[Problem statement]: Your copy should hold exactly the lines from the beginning of the listing below through the line with "belediye başkanına bilgi", without any pictures.

[Data to examine]:
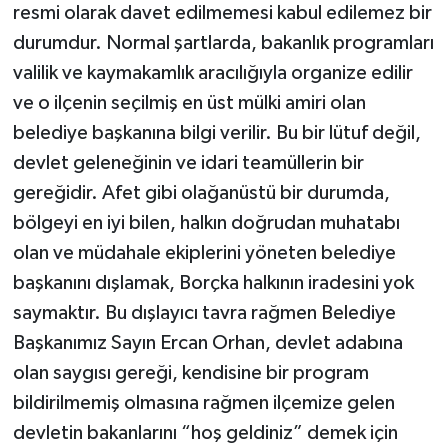
resmi olarak davet edilmemesi kabul edilemez bir
durumdur. Normal şartlarda, bakanlık programları
valilik ve kaymakamlık aracılığıyla organize edilir
ve o ilçenin seçilmiş en üst mülki amiri olan
belediye başkanına bilgi verilir. Bu bir lütuf değil,
devlet geleneğinin ve idari teamüllerin bir
gereğidir. Afet gibi olağanüstü bir durumda,
bölgeyi en iyi bilen, halkın doğrudan muhatabı
olan ve müdahale ekiplerini yöneten belediye
başkanını dışlamak, Borçka halkının iradesini yok
saymaktır. Bu dışlayıcı tavra rağmen Belediye
Başkanımız Sayın Ercan Orhan, devlet adabına
olan saygısı gereği, kendisine bir program
bildirilmemiş olmasına rağmen ilçemize gelen
devletin bakanlarını “hoş geldiniz” demek için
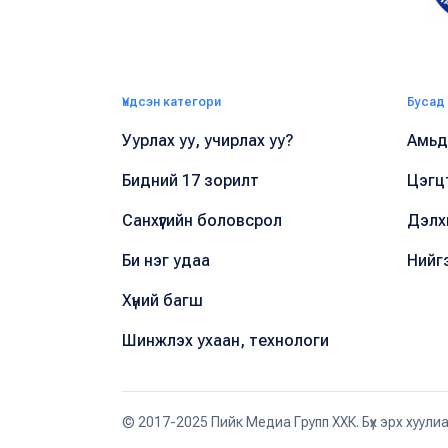
Үндсэн категори
Бусад
Уурлах уу, учирлах уу?
Амьдр
Бидний 17 зорилт
Цэгц
Санхүүгийн боловсрол
Дэлх
Би нэг удаа
Нийг
Хүний багш
Шинжлэх ухаан, технологи
© 2017-2025 Пийк Медиа Групп ХХК. Бүх эрх хуули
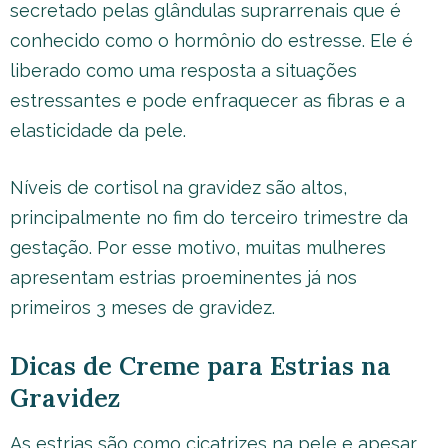
secretado pelas glândulas suprarrenais que é
conhecido como o hormônio do estresse. Ele é
liberado como uma resposta a situações
estressantes e pode enfraquecer as fibras e a
elasticidade da pele.
Níveis de cortisol na gravidez são altos,
principalmente no fim do terceiro trimestre da
gestação. Por esse motivo, muitas mulheres
apresentam estrias proeminentes já nos
primeiros 3 meses de gravidez.
Dicas de Creme para Estrias na
Gravidez
As estrias são como cicatrizes na pele e apesar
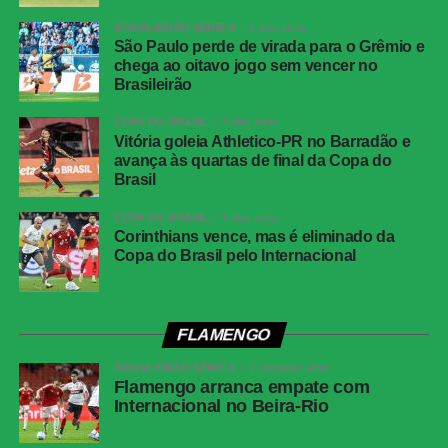
na trave antes de entrar, deixando o placar igualado.
BRASILEIRÃO SÉRIE A
2 dias atrás
São Paulo perde de virada para o Grêmio e
O Botafogo teve uma boa oportunidade de retomar a
chega ao oitavo jogo sem vencer no
vantagem pouco depois. Montoro encontrou Villalba com
Brasileirão
um passe de trivela, mas o atacante finalizou fraco,
facilitando a defesa de Fábio.
COPA DO BRASIL
3 dias atrás
Vitória goleia Athletico-PR no Barradão e
avança às quartas de final da Copa do
O Fluminense também ficou perto da virada aos 21
Brasil
minutos. Nonato recebeu livre dentro da área e bateu
forte, mas Warleson fez uma defesa inusitada com a
COPA DO BRASIL
3 dias atrás
Corinthians vence, mas é eliminado da
cabeça e evitou o segundo gol tricolor.
Copa do Brasil pelo Internacional
Na reta final, os dois goleiros voltaram a trabalhar. Aos 25
minutos, Barrera passou pela marcação e finalizou com
força da entrada da área, obrigando Fábio a fazer uma
FLAMENGO
grande defesa. Na sequência, Matheus Martins chutou
BRASILEIRÃO SÉRIE A
2 semanas atrás
rasteiro e Montoro tentou de fora da área, mas o goleiro
Flamengo arranca empate com
do Fluminense apareceu novamente.
Internacional no Beira-Rio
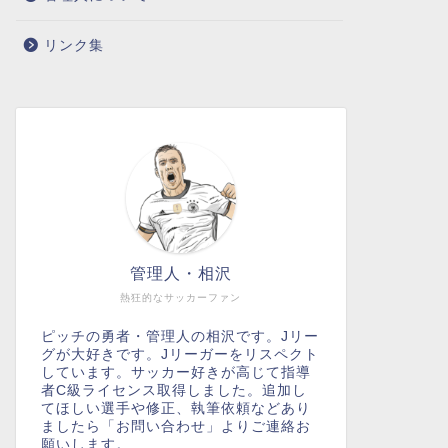
リンク集
管理人・相沢
熱狂的なサッカーファン
ピッチの勇者・管理人の相沢です。Jリー
グが大好きです。Jリーガーをリスペクト
しています。サッカー好きが高じて指導
者C級ライセンス取得しました。追加し
てほしい選手や修正、執筆依頼などあり
ましたら「お問い合わせ」よりご連絡お
願いします。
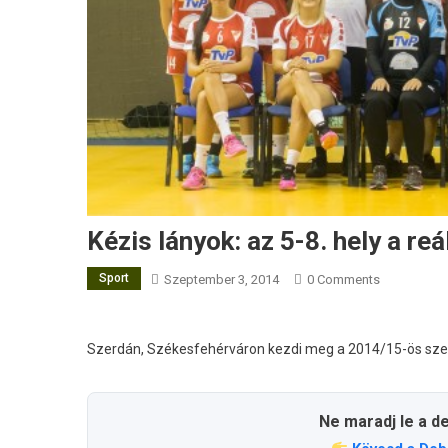
Kézis lányok: az 5-8. hely a reá
Sport
Szeptember 3, 2014
0 Comments
Szerdán, Székesfehérváron kezdi meg a 2014/15-ös sze
Ne maradj le a d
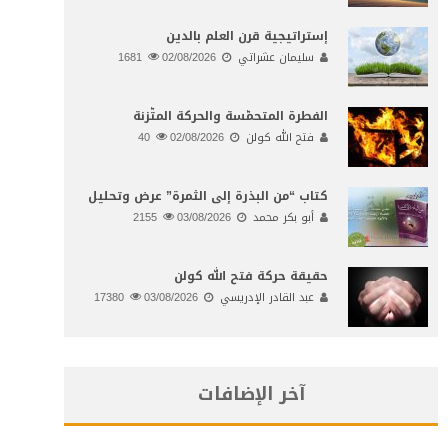
إستراتيجية قرن العلم بالدين
سليمان عشراتي
02/08/2026
1681
الفطرة المتحمّسة والحركة المتّزنة
فتح الله كولن
02/08/2026
40
كتاب “من البذرة إلى الثمرة” عرض وتحليل
أبو بكر محمد
03/08/2026
2155
حقيقة حركة فتح الله كولن
عبد القادر الإدريسي
03/08/2026
17380
آخر الإضافات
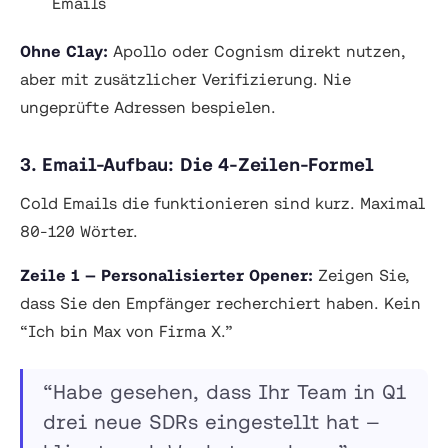
Emails
Ohne Clay:
Apollo oder Cognism direkt nutzen,
aber mit zusätzlicher Verifizierung. Nie
ungeprüfte Adressen bespielen.
3. Email-Aufbau: Die 4-Zeilen-Formel
Cold Emails die funktionieren sind kurz. Maximal
80-120 Wörter.
Zeile 1 — Personalisierter Opener:
Zeigen Sie,
dass Sie den Empfänger recherchiert haben. Kein
“Ich bin Max von Firma X.”
“Habe gesehen, dass Ihr Team in Q1
drei neue SDRs eingestellt hat —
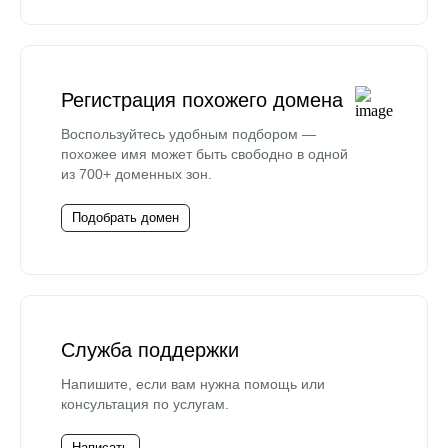
Регистрация похожего домена
Воспользуйтесь удобным подбором —
похожее имя может быть свободно в одной
из 700+ доменных зон.
Подобрать домен
Служба поддержки
Напишите, если вам нужна помощь или
консультация по услугам.
Написать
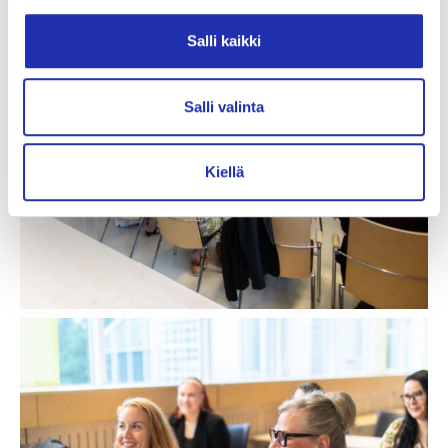
Avaa
Salli kaikki
kuva
galleriassa:
Salli valinta
Kiellä
Avaa
kuva
galleriassa:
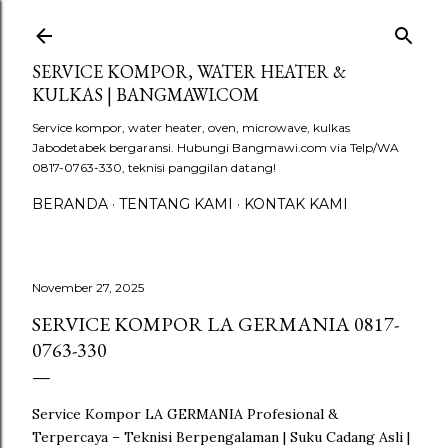
Langsung ke konten utama
SERVICE KOMPOR, WATER HEATER &
KULKAS | BANGMAWI.COM
Service kompor, water heater, oven, microwave, kulkas
Jabodetabek bergaransi. Hubungi Bangmawi.com via Telp/WA
0817-0763-330, teknisi panggilan datang!
BERANDA
TENTANG KAMI
KONTAK KAMI
November 27, 2025
SERVICE KOMPOR LA GERMANIA 0817-
0763-330
Service Kompor LA GERMANIA Profesional &
Terpercaya – Teknisi Berpengalaman | Suku Cadang Asli |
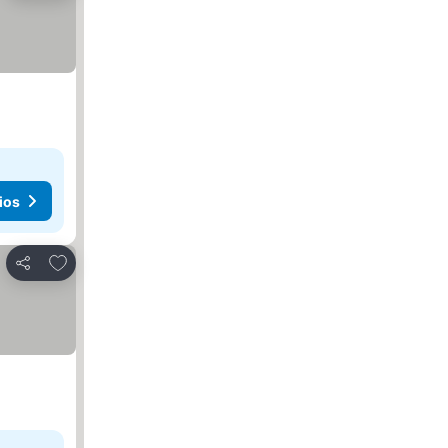
ios
Añadir a favoritos
Compartir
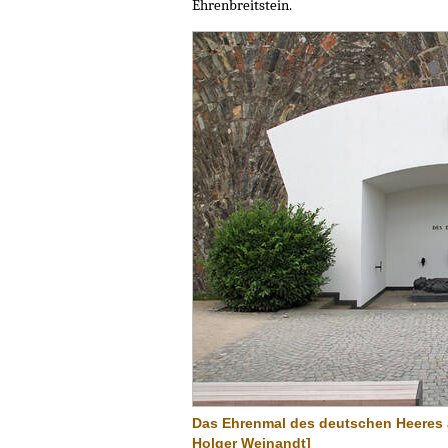
Ehrenbreitstein.
Das Ehrenmal des deutschen Heeres a
Holger Weinandt]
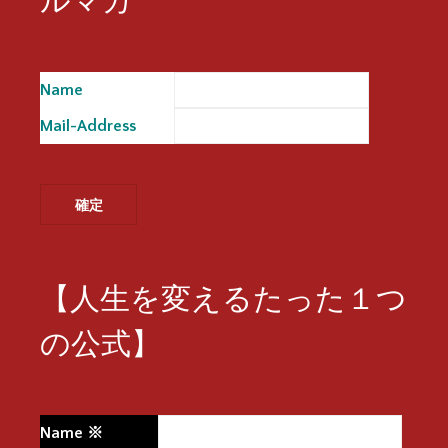
Name
※
Mail-Address
※
【人生を変えるたった１つ
の公式】
Name
※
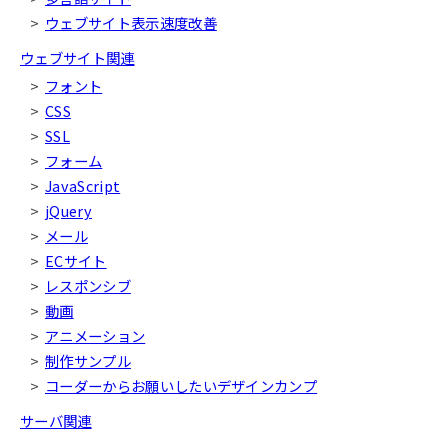
ウェブサイト表示速度改善
ウェブサイト関連
フォント
CSS
SSL
フォーム
JavaScript
jQuery
メール
ECサイト
レスポンシブ
動画
アニメーション
制作サンプル
コーダーからお願いしたいデザインカンプ
サーバ関連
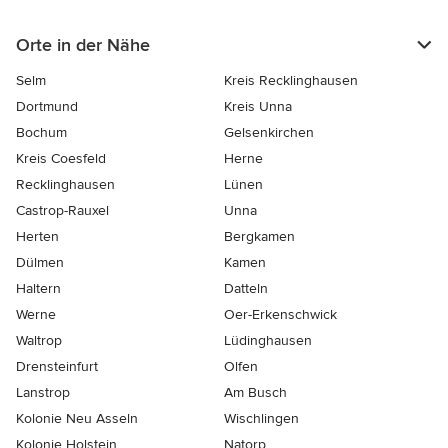
Orte in der Nähe
Selm
Kreis Recklinghausen
Dortmund
Kreis Unna
Bochum
Gelsenkirchen
Kreis Coesfeld
Herne
Recklinghausen
Lünen
Castrop-Rauxel
Unna
Herten
Bergkamen
Dülmen
Kamen
Haltern
Datteln
Werne
Oer-Erkenschwick
Waltrop
Lüdinghausen
Drensteinfurt
Olfen
Lanstrop
Am Busch
Kolonie Neu Asseln
Wischlingen
Kolonie Holstein
Natorp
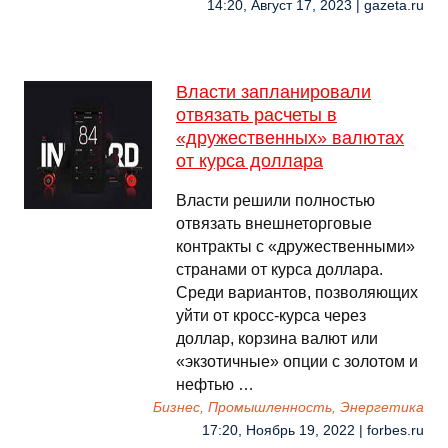
14:20, Август 17, 2023 | gazeta.ru
Власти запланировали
отвязать расчеты в
«дружественных» валютах
от курса доллара
Власти решили полностью
отвязать внешнеторговые
контракты с «дружественными»
странами от курса доллара.
Среди вариантов, позволяющих
уйти от кросс-курса через
доллар, корзина валют или
«экзотичные» опции с золотом и
нефтью …
Бизнес, Промышленность, Энергетика
17:20, Ноябрь 19, 2022 | forbes.ru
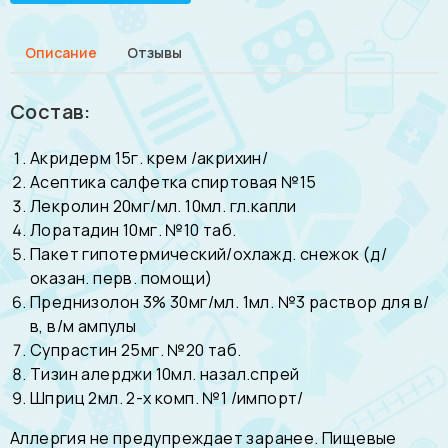
Описание
Отзывы
Состав:
Акридерм 15г. крем /акрихин/
Асептика салфетка спиртовая №15
Лекролин 20мг/мл. 10мл. гл.капли
Лоратадин 10мг. №10 таб.
Пакет гипотермический/охлажд. снежок (д/
оказан. перв. помощи)
Преднизолон 3% 30мг/мл. 1мл. №3 раствор для в/
в, в/м ампулы
Супрастин 25мг. №20 таб.
Тизин алерджи 10мл. назал.спрей
Шприц 2мл. 2-х комп. №1 /импорт/
Аллергия не предупреждает заранее. Пищевые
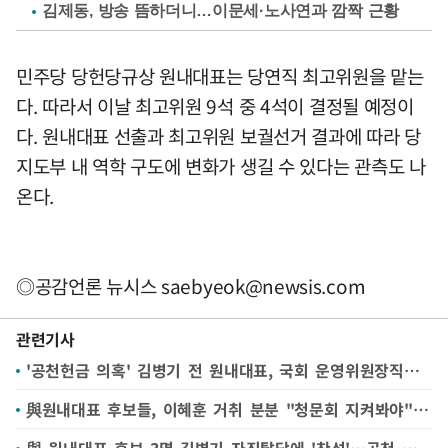
김제동, 방송 뜸하더니…이문세·노사연과 깜짝 근황
민주당 당헌당규상 원내대표는 당연직 최고위원을 맡는
다. 따라서 이날 최고위원 9석 중 4석이 결정될 예정이
다. 원내대표 선출과 최고위원 보궐선거 결과에 따라 당
지도부 내 역학 구도에 변화가 생길 수 있다는 관측도 나
온다.
◎공감언론 뉴시스
saebyeok@newsis.com
관련기사
'공천헌금 의혹' 김병기 전 원내대표, 국회 운영위원장직도 사임
與원내대표 후보들, 이혜훈 거취 분분 "청문회 지켜봐야" "방어할 이유 없어"
與 원내대표 후보 3명 김병기 자진탈당에 '찬성'…공천 전수조사 온도차(종합)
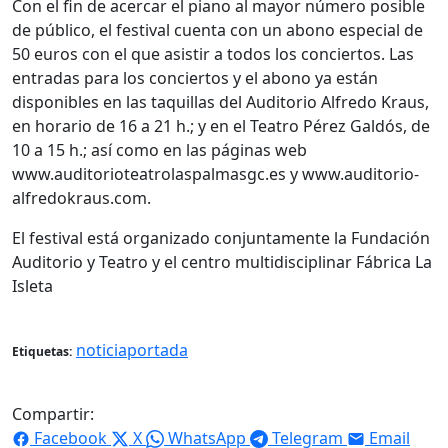
Con el fin de acercar el piano al mayor número posible
de público, el festival cuenta con un abono especial de
50 euros con el que asistir a todos los conciertos. Las
entradas para los conciertos y el abono ya están
disponibles en las taquillas del Auditorio Alfredo Kraus,
en horario de 16 a 21 h.; y en el Teatro Pérez Galdós, de
10 a 15 h.; así como en las páginas web
www.auditorioteatrolaspalmasgc.es y www.auditorio-
alfredokraus.com.
El festival está organizado conjuntamente la Fundación
Auditorio y Teatro y el centro multidisciplinar Fábrica La
Isleta
noticiaportada
Etiquetas:
Compartir:
Facebook
X
WhatsApp
Telegram
Email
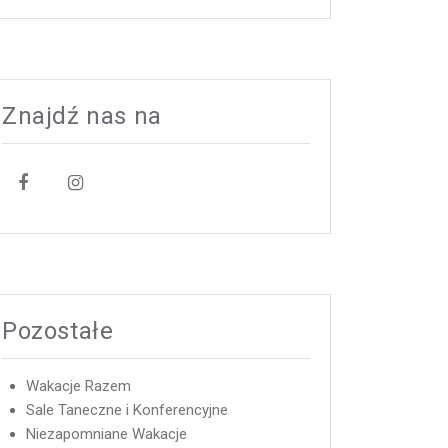
Znajdź nas na
Pozostałe
Wakacje Razem
Sale Taneczne i Konferencyjne
Niezapomniane Wakacje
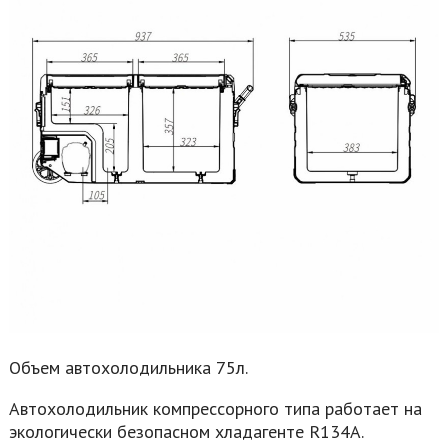
Объем автохолодильника 75л.
Автохолодильник компрессорного типа работает на
экологически безопасном хладагенте R134A.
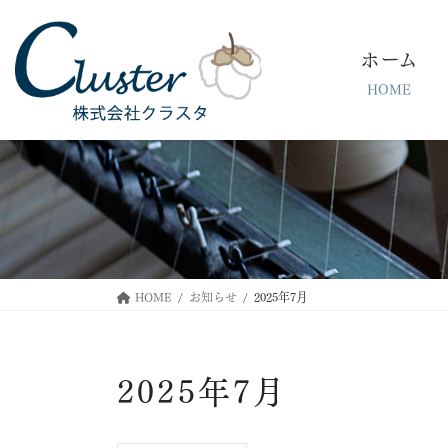
コ
ナ
ン
ビ
ホーム
テ
ゲ
ン
ー
HOME
ツ
シ
に
ョ
移
ン
動
に
移
動
HOME
お知らせ
2025年7月
2025年7月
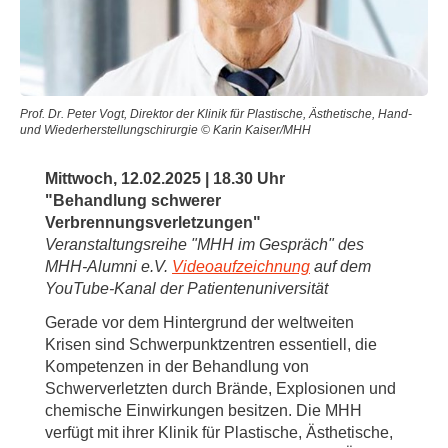
Prof. Dr. Peter Vogt, Direktor der Klinik für Plastische, Ästhetische, Hand-
und Wiederherstellungschirurgie © Karin Kaiser/MHH
Mittwoch, 12.02.2025 | 18.30 Uhr
"Behandlung schwerer
Verbrennungsverletzungen"
Veranstaltungsreihe "MHH im Gespräch" des
MHH-Alumni e.V.
Videoaufzeichnung
auf dem
YouTube-Kanal der Patientenuniversität
Gerade vor dem Hintergrund der weltweiten
Krisen sind Schwerpunktzentren essentiell, die
Kompetenzen in der Behandlung von
Schwerverletzten durch Brände, Explosionen und
chemische Einwirkungen besitzen. Die MHH
verfügt mit ihrer Klinik für Plastische, Ästhetische,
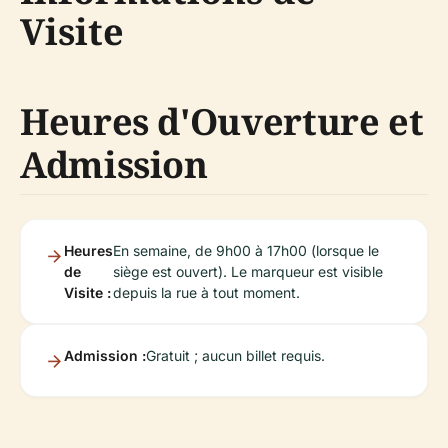
Visite
Heures d'Ouverture et
Admission
Heures
En semaine, de 9h00 à 17h00 (lorsque le
de
siège est ouvert). Le marqueur est visible
Visite :
depuis la rue à tout moment.
Admission :
Gratuit ; aucun billet requis.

[Solution to this exercise]:
resmi olarak davet edilmemesi kabul edilemez bir
durumdur. Normal şartlarda, bakanlık programları
valilik ve kaymakamlık aracılığıyla organize edilir
ve o ilçenin seçilmiş en üst mülki amiri olan
belediye başkanına bilgi verilir. Bu bir lütuf değil,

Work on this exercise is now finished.